(Beginning of Dataset content)
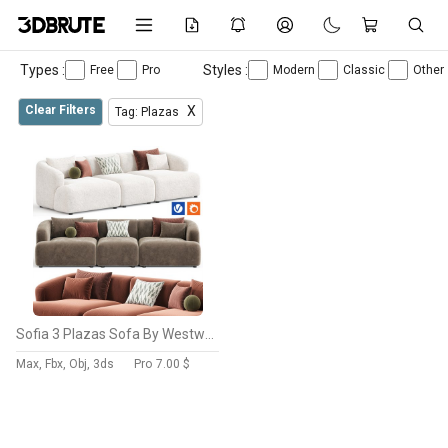
Types :
Styles :
Free
Pro
Modern
Classic
Other
Clear Filters
X
Tag: Plazas
Sofia 3 Plazas Sofa By Westwing
Max, Fbx, Obj, 3ds
Pro
7.00 $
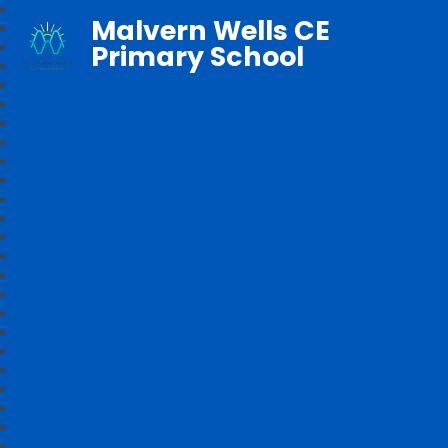
Malvern Wells CE
Primary School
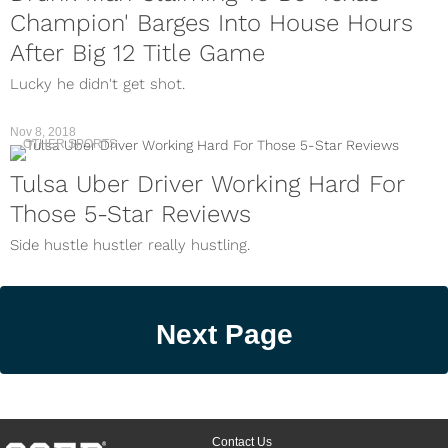
Champion' Barges Into House Hours
After Big 12 Title Game
Lucky he didn't get shot.
Nov 8, 2018
OTHER SPORTS
Tulsa Uber Driver Working Hard For
Those 5-Star Reviews
Side hustle hustler really hustling.
Next Page
Contact Us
(End of Dataset content)
**Activity**
Exact copies of the line containing "Tulsa Uber Driver Working Hard For" and of every line after it through the end of the entries are all that should be output.

**Answer box**
Tulsa Uber Driver Working Hard For
Those 5-Star Reviews
Side hustle hustler really hustling.
Next Page
Contact Us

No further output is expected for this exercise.